Preview — full styling will appear after the next deploy completes.

rag-system-design

Embeddings and Vector Search

Dense vectors, similarity search, and vector store internals

Embeddings convert text into dense vectors so semantically related items appear closer in vector space. Quality depends on the model, the language/domain match, and chunking choices. Production systems use approximate nearest neighbour indexes (FAISS, pgvector, Qdrant) rather than brute-force search.

flowchart LR
    T[Text Chunk] --> EM[Embedding Model]
    EM --> V[(Vector Store
FAISS · pgvector
Qdrant · Pinecone)]
    Q([User Query]) --> QE[Embed Query]
    QE --> ANN[ANN Search
cosine similarity]
    V --> ANN
    ANN --> K[Top-K Candidates]

Embedding models map variable-length text onto fixed-length dense vectors such that semantically related passages cluster together in vector space. The embedding is the bridge between natural language and mathematical similarity. Two chunks that discuss the same concept in different words will have similar vectors even if they share no exact tokens — this is what allows RAG to retrieve by meaning rather than keyword overlap.

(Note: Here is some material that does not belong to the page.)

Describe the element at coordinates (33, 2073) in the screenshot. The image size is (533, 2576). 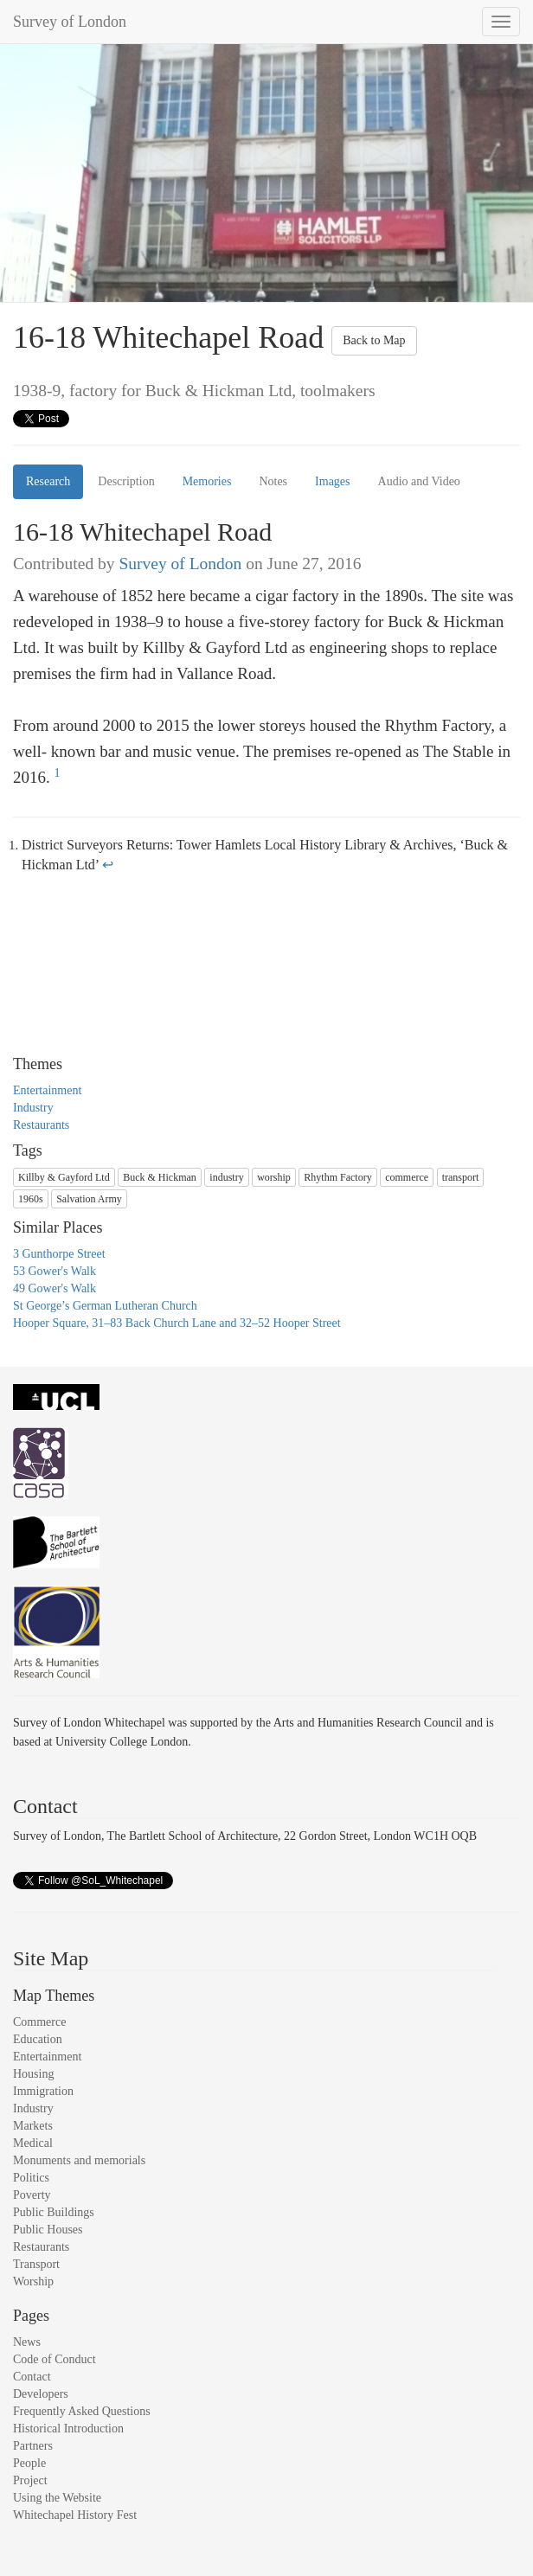 I see `Housing` at that location. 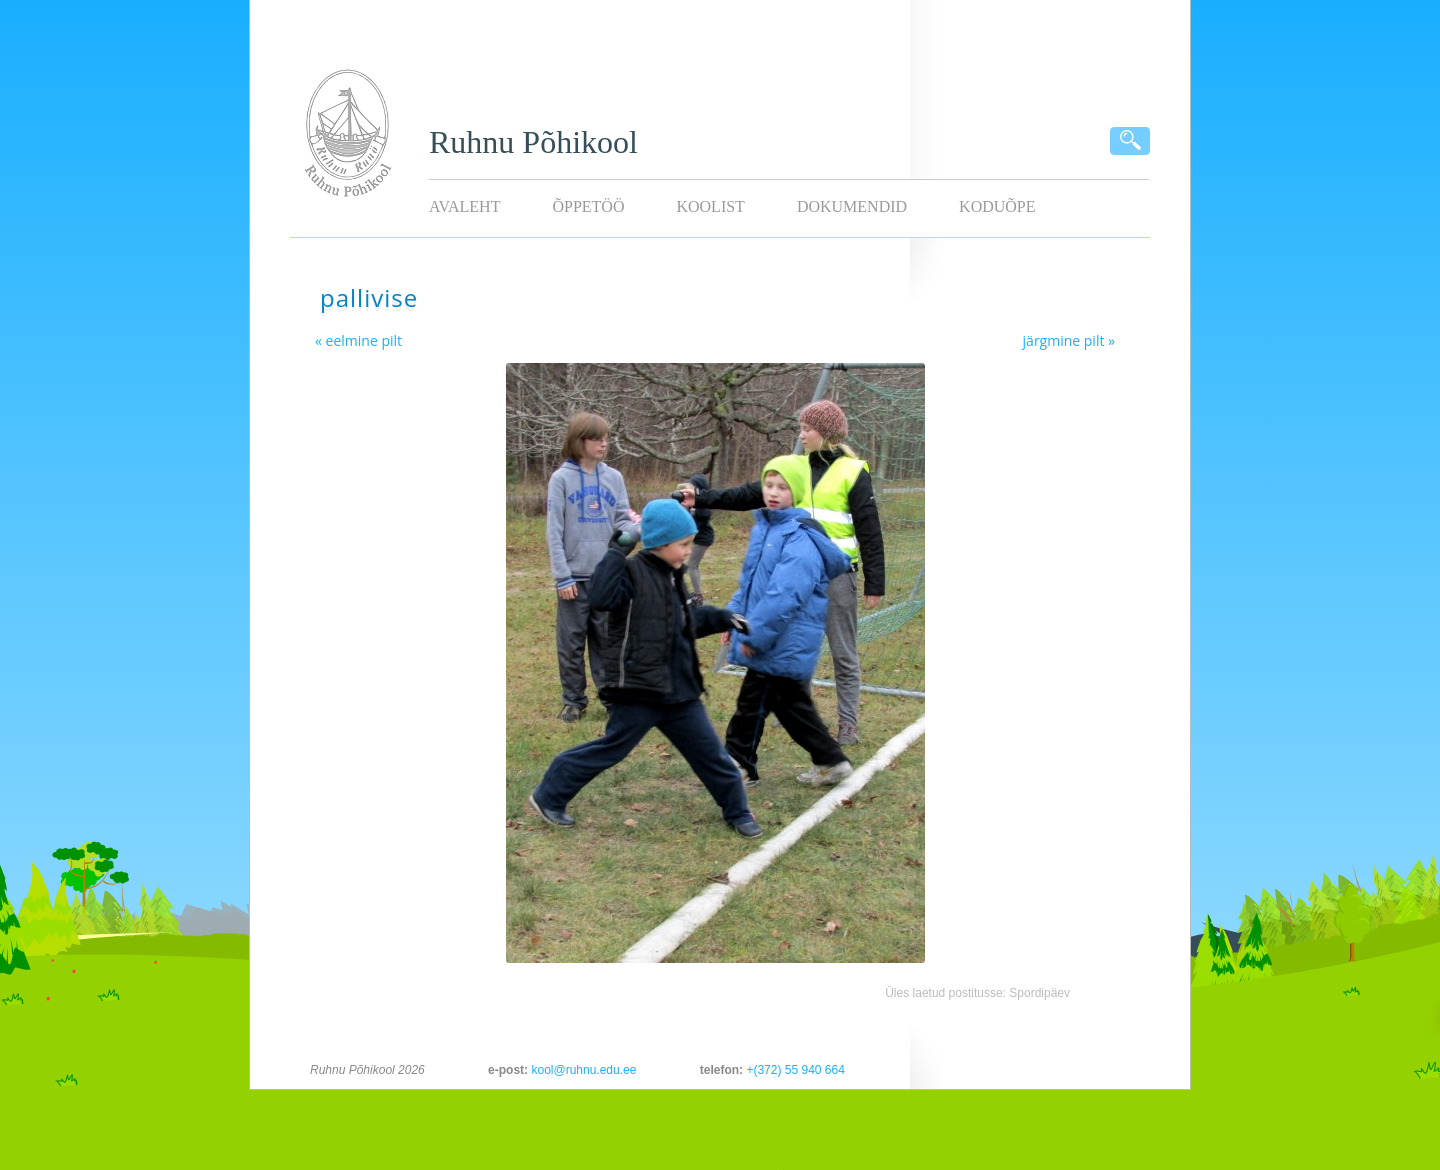 The image size is (1440, 1170). I want to click on Dokumendid, so click(852, 206).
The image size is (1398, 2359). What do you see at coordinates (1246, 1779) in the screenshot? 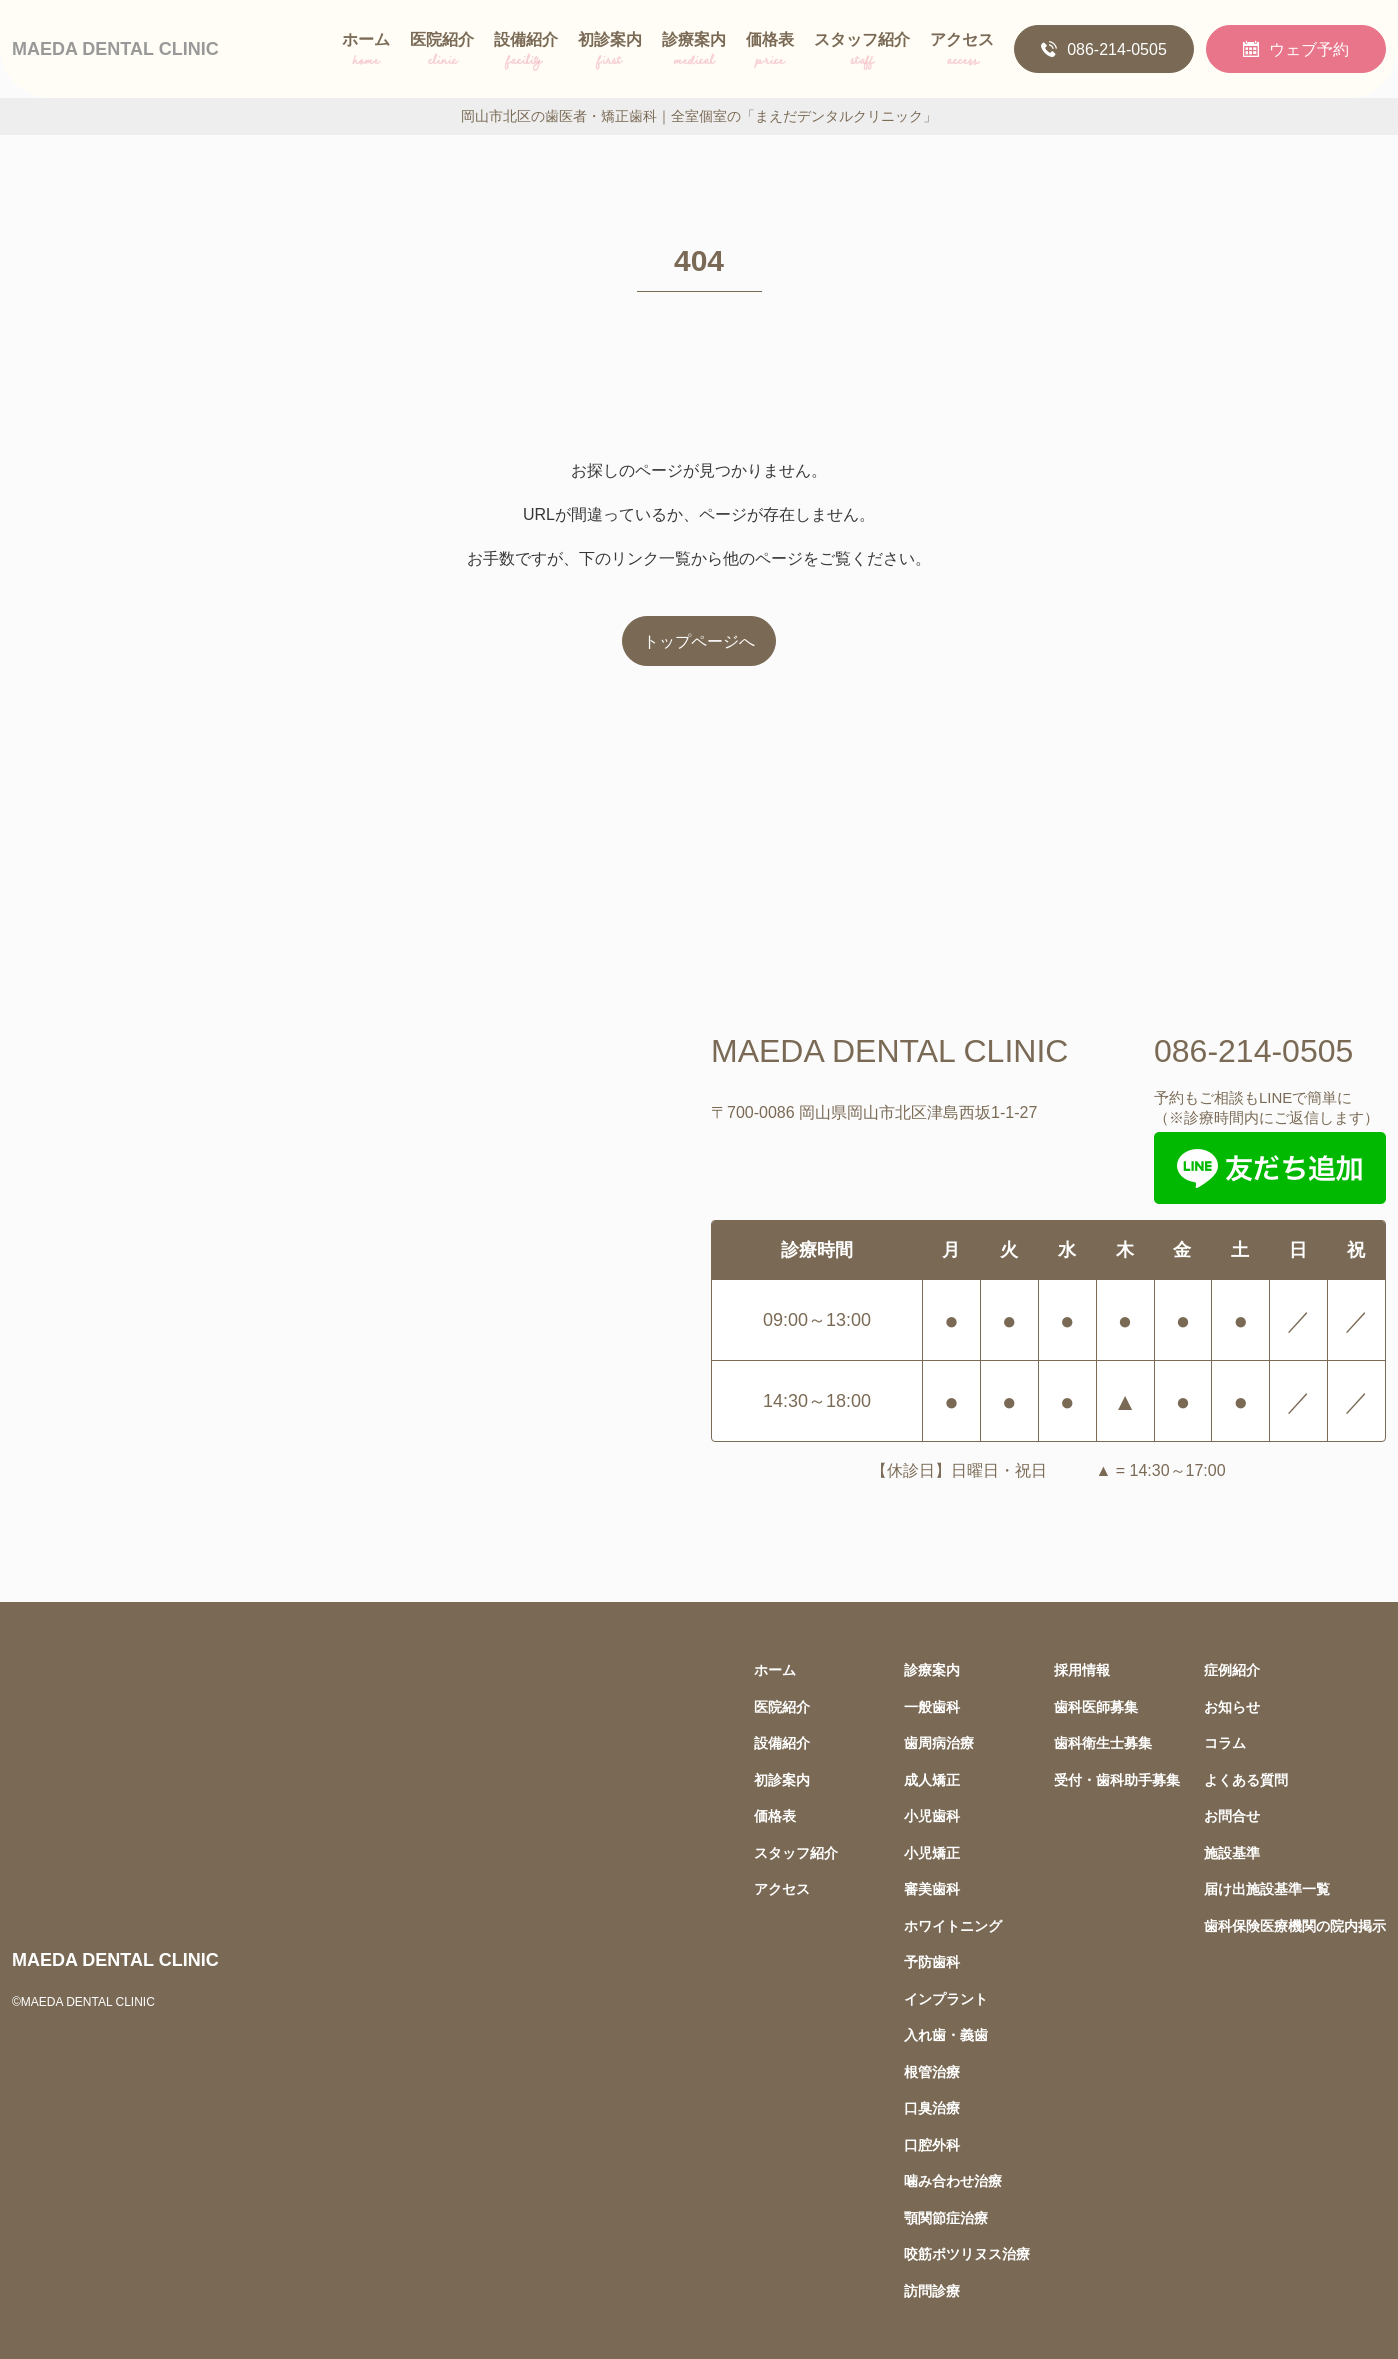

Vector search is almost always approximate nearest neighbour (ANN) search rather than exact brute-force cosine similarity. For small demo datasets brute-force works fine, but at millions of chunks the latency becomes prohibitive. Production systems use specialised indexes — FAISS from Meta, pgvector as a Postgres extension, Qdrant, Weaviate, Pinecone, or Milvus. These indexes trade a small amount of recall for orders-of-magnitude speed improvements, usually with configurable precision-performance knobs.

Choosing an embedding model requires balancing several dimensions: retrieval quality on your domain, latency per request, cost per token, multilingual support, maximum context length, and whether the model can be deployed on-premises or must be called via API. General-purpose models like OpenAI text-embedding-3-large or Cohere embed-v3 work well for most English corpora. Domain-specific or multilingual corpora may benefit from purpose-built models. The only reliable way to compare models is to benchmark them on a representative subset of your actual queries.